Quale valore hanno dato gli studenti a questa esperienza?
I ragazzi sulle prime hanno vissuto la sfida della scrittura di una commedia come una sorta di compito scolastico, assegnato da una professoressa un po’ estroversa impone a dei giovani studenti che conoscevano per il primo anno della sua carriera. Quindi, inizialmente ho lasciato loro un certo spazio nella ricerca delle tematiche da scrivere e approfondire. Sono venuti fuori argomenti molto interessanti soprattutto legati alla famiglia, al dialogo tra le generazioni.
Un argomento molto attuale e a cui forse noi adulti non diamo abbastanza valore. In un secondo momento, la questione della commedia è diventata un po’ più pressante e, quindi, si sono messi in gioco in maniera più attiva, cercando di recuperare tematiche pirandelliane note, ma mantenendo uno sguardo un po’ naif, senza approfondirle veramente.
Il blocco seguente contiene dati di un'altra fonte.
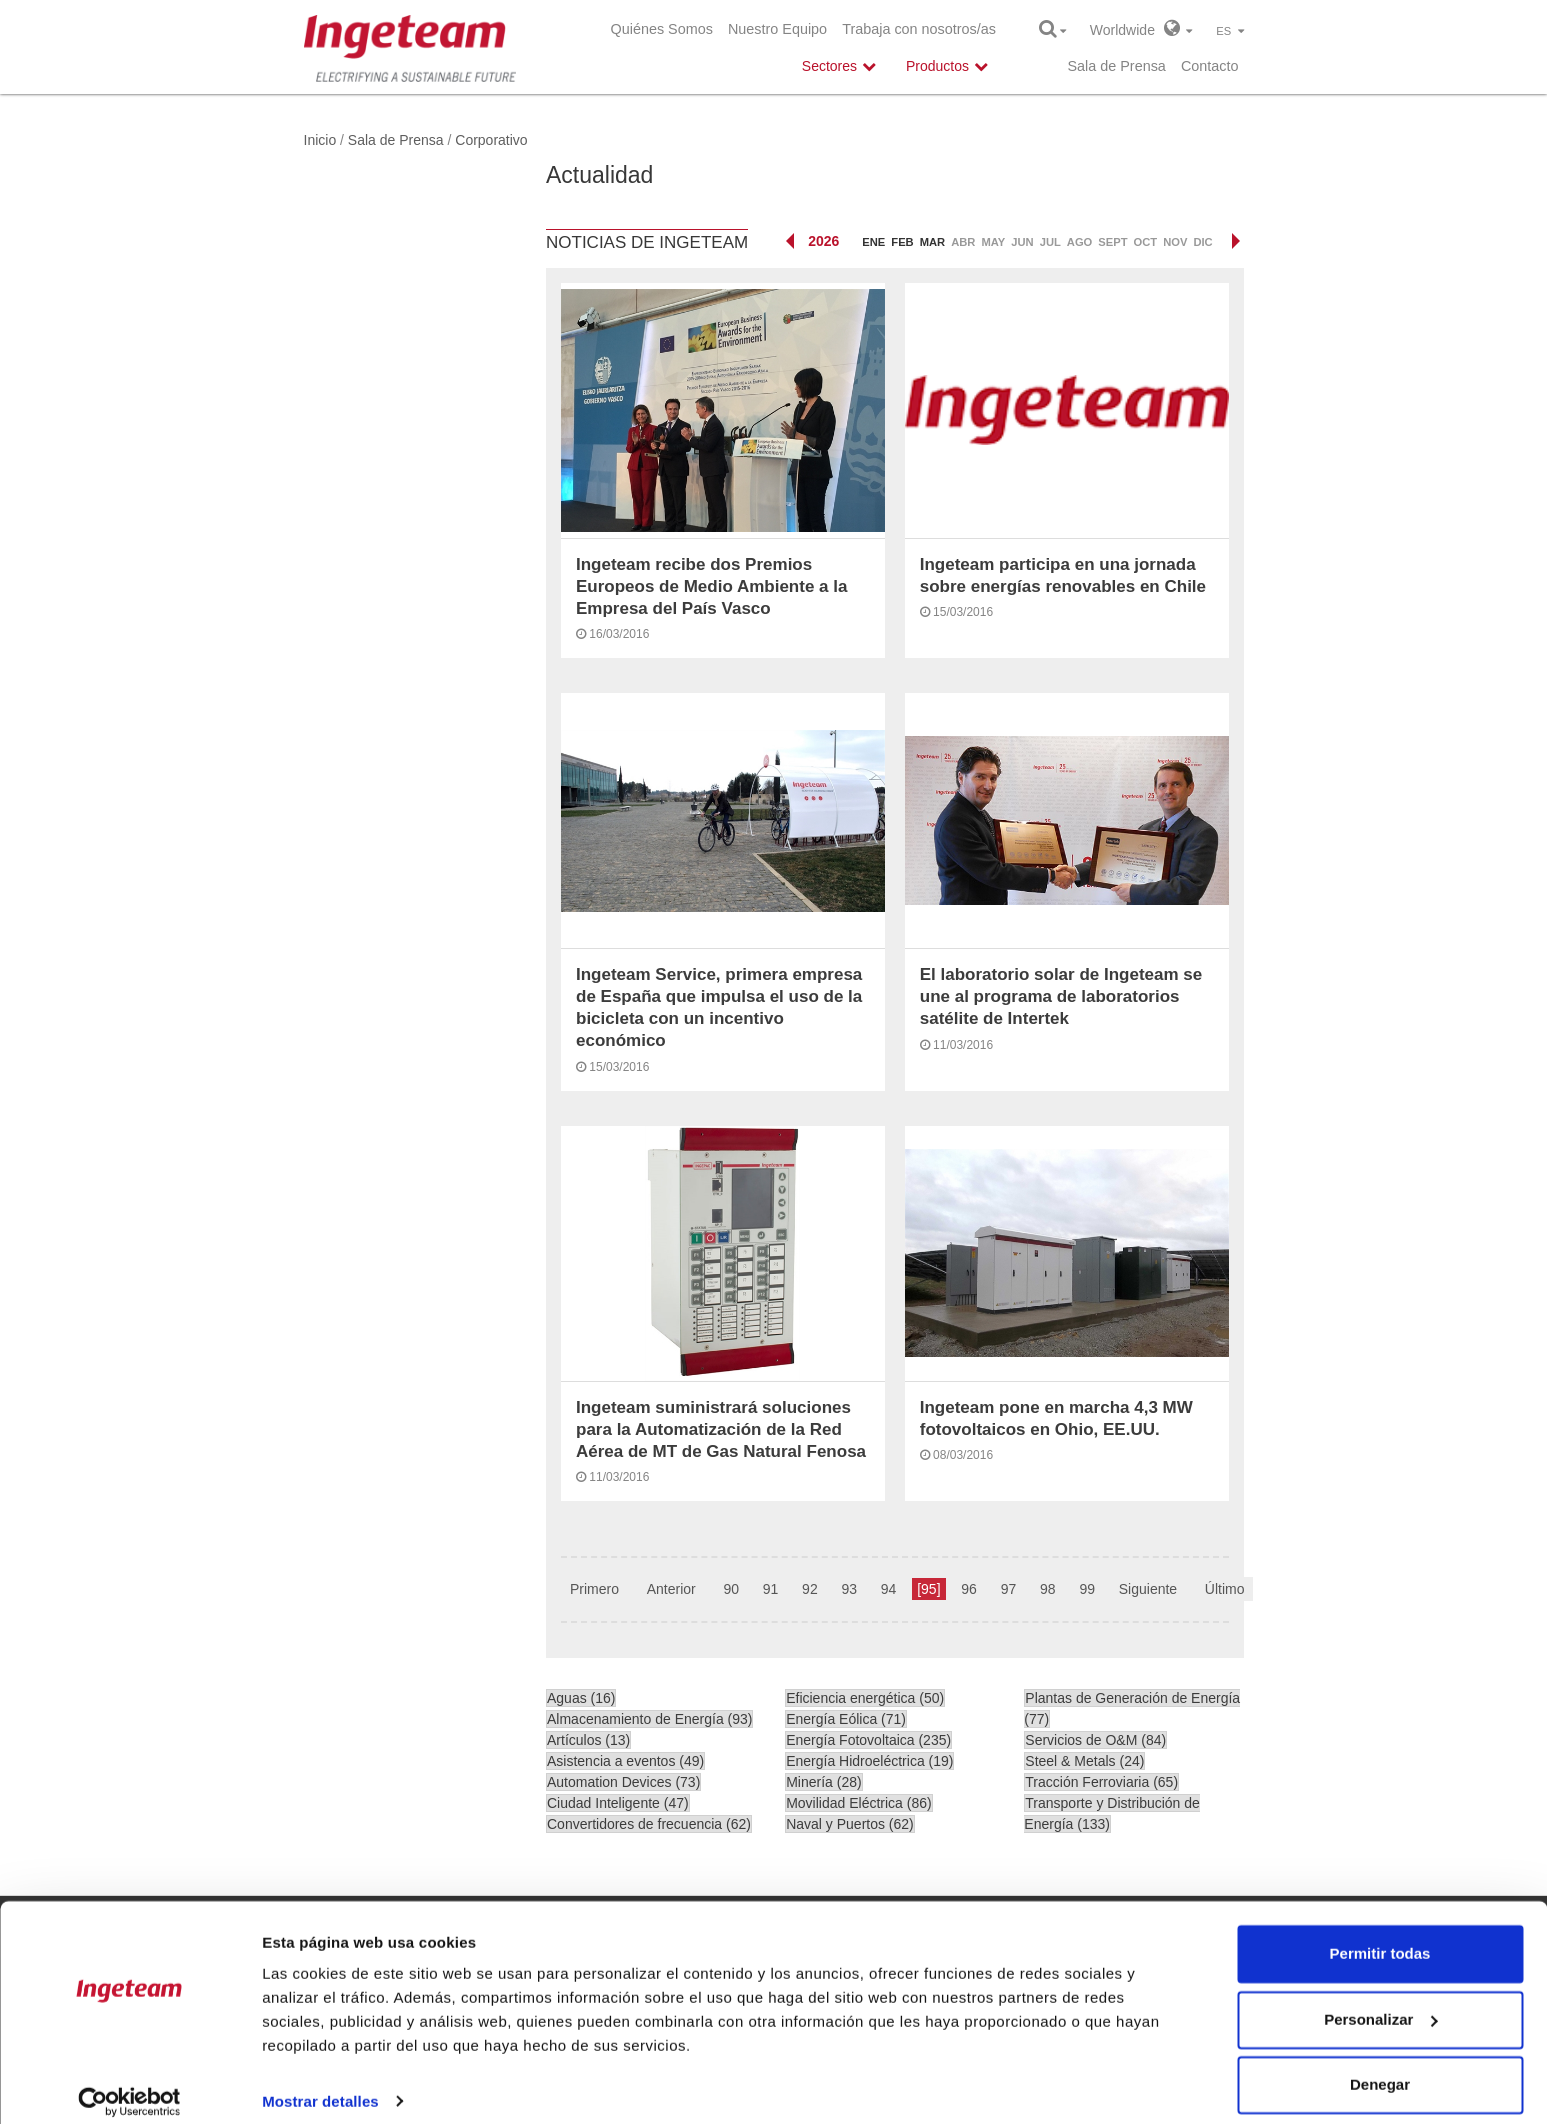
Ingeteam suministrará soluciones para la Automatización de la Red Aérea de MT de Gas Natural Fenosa (721, 1429)
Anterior (671, 1589)
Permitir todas (1380, 1937)
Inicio (320, 140)
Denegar (1380, 2068)
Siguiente (1148, 1589)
L’operazione successiva, invece, è stata quella di costruire una commedia attualizzandola, e cercando di dare alle parole e alle tematiche quella funzione di ironia, di esattezza.
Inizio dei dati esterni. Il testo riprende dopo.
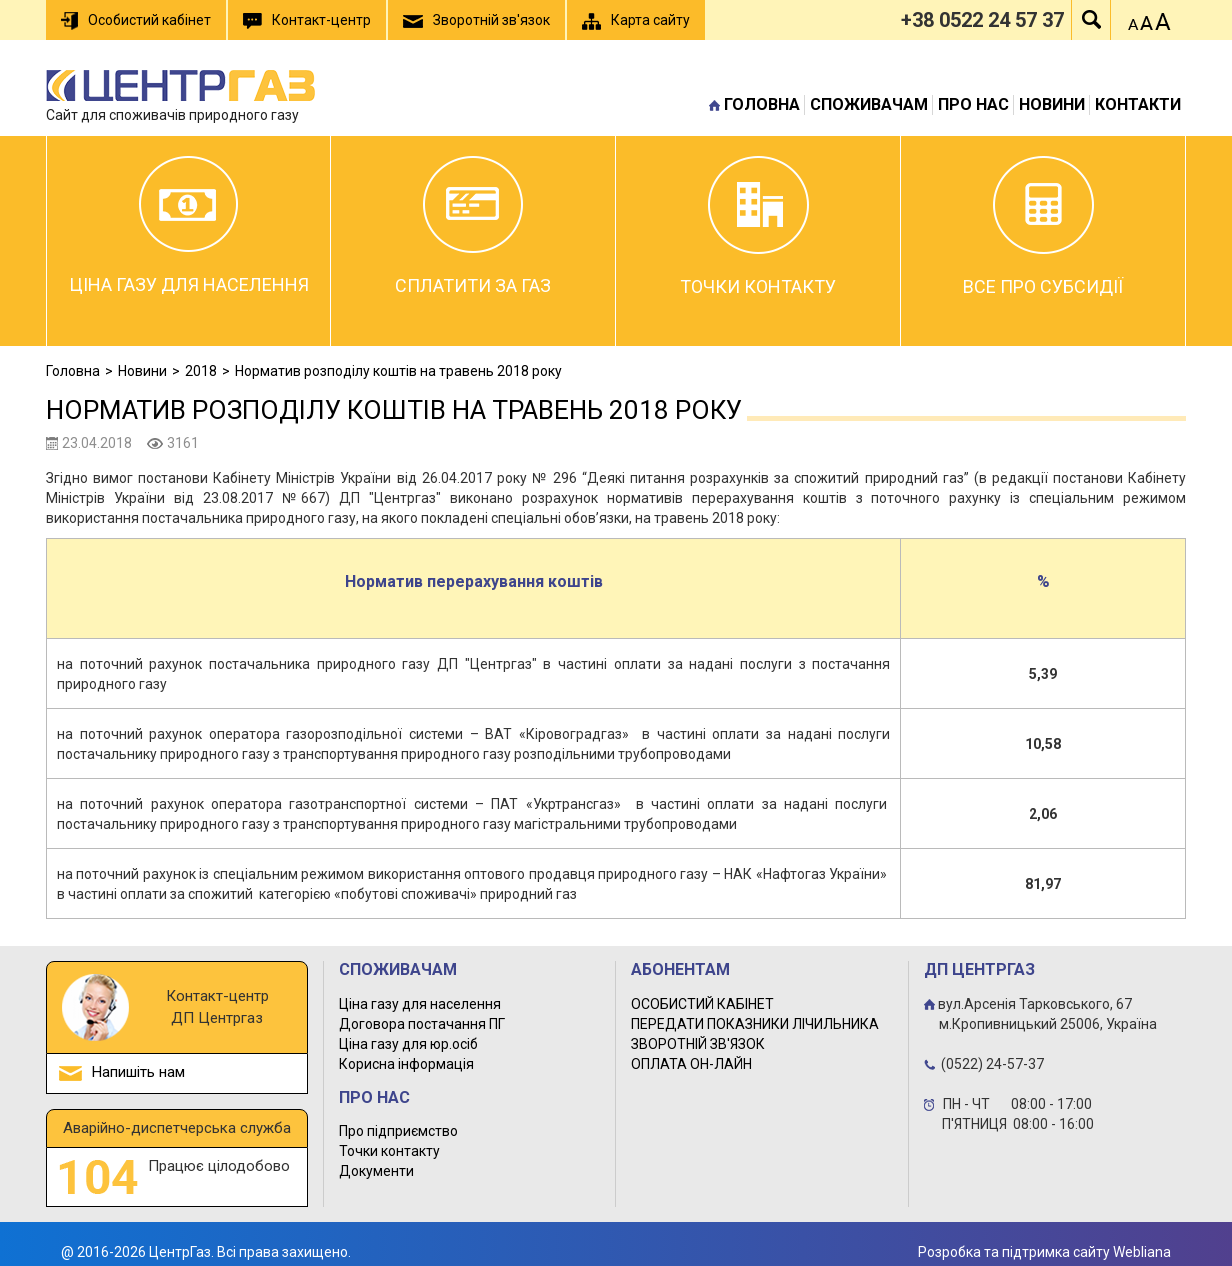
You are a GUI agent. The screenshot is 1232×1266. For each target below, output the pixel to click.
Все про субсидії (1043, 226)
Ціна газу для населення (189, 225)
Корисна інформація (406, 1064)
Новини (1052, 104)
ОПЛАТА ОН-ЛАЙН (691, 1064)
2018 (201, 371)
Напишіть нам (138, 1072)
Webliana (1142, 1252)
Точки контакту (758, 226)
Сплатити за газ (473, 226)
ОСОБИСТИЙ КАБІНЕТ (702, 1004)
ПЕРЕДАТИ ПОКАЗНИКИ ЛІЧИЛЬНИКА (755, 1024)
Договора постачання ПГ (422, 1024)
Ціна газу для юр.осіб (408, 1044)
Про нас (973, 104)
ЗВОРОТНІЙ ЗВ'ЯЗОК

Un esempio? La descrizione dell’ufficio dell’avvocatura, nella descrizione di certi paesaggi, ma anche nel colpo di scena finale che dovrebbe cogliere un po’ tutti di sorpresa, come spesso accade nelle novelle pirandelliane.
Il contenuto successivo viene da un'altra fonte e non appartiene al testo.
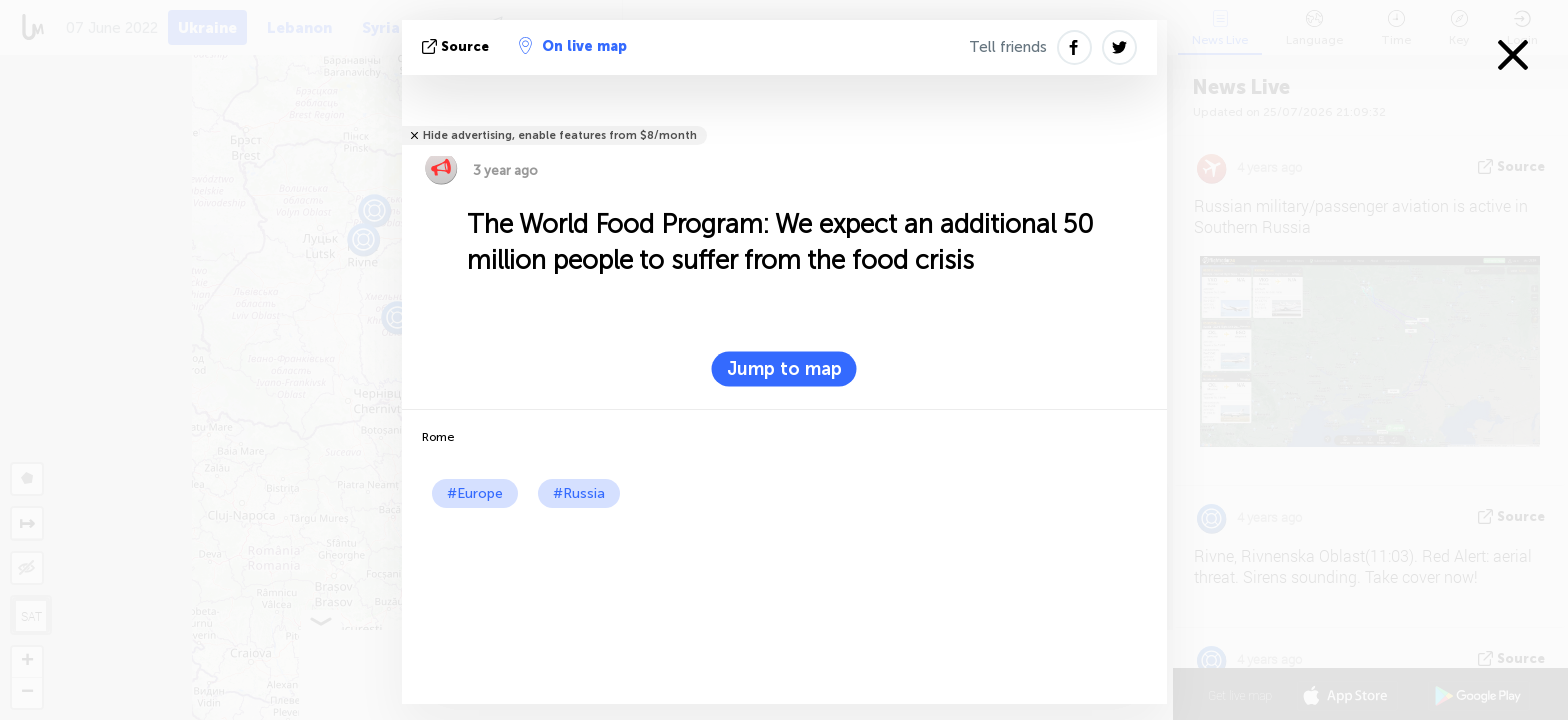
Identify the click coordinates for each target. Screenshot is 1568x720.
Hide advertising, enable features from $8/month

In particolar modo sto pensando a “La rallegrata” che è la novella scelta.
Nella novella ci sono due animali parlanti: il cavallo giovane è baldanzoso, qui per contrapposizione, in senso opposto, è un giovane depresso che non riesce a trovare il suo spazio; il vecchio, che nella novella è un vecchio saggio, consapevole della vita, in questo caso è venato di ironia, di quell’umorismo così caro a Pirandello.
I ragazzi hanno tentato di costruire un dialogo il più possibile fedele anche all’idea originaria, partendo dal consiglio di una fuga perpetua che però non può essere realizzabile nella realtà. Quindi, ci voleva una contro-scrittura che equilibrasse quest’iniziale desiderio.
Quale è stata la funzione dell’insegnate in questo caso?
La funzione dell’insegnante è stata forse quella di ridimensionare questa loro corsa verso l’ignoto per dare alla commedia il senso che aveva sin dall’inizio, cioè di far scoprire al ragazzo, e quindi ai ragazzi, un punto di vista completamente diverso sulla vita.
Perché avete scelto questa novella?
“La rallegrata” permetteva di sviluppare il dialogo tra due generazioni in un contesto un po’ assurdo. L’incontro tra i due avviene in una zona periferica di una qualsiasi città, addirittura in un punto raccolta rifiuti ingombranti. La novella ha questa sua specialità, per questo suo sguardo così diverso anche sulla morte, lo vediamo emerge con il tentativo di recuperare oggetti che talvolta hanno un valore importante anche per Pirandello – si pensi al berretto a sonagli, per esempio o alla patente – oggetti di rifiuto, oggetti scartati che però assumono invece, in questo caso, il valore di un ritrovamento e di una ricostruzione del proprio passato con una funzione cognitiva: oggetti da riconoscere e di cui riappropriarsi nel modo forse più giocoso e divertente.
Una sorta di caccia al tesoro al contrario: il tesoro è la ricerca stessa, il gioco nel quale i due protagonisti saranno coinvolti nella commedia futura, quella che deve ancora essere scritta e che deve svolgersi. Il ragazzo accetta, parteciperà al suo gioco, ritrovando in questa sua apparente debolezza, anche con un lavoro precario, il gusto della scoperta, il gusto dell’avventura, il gusto della dignità del lavoro, qualsiasi esso sia.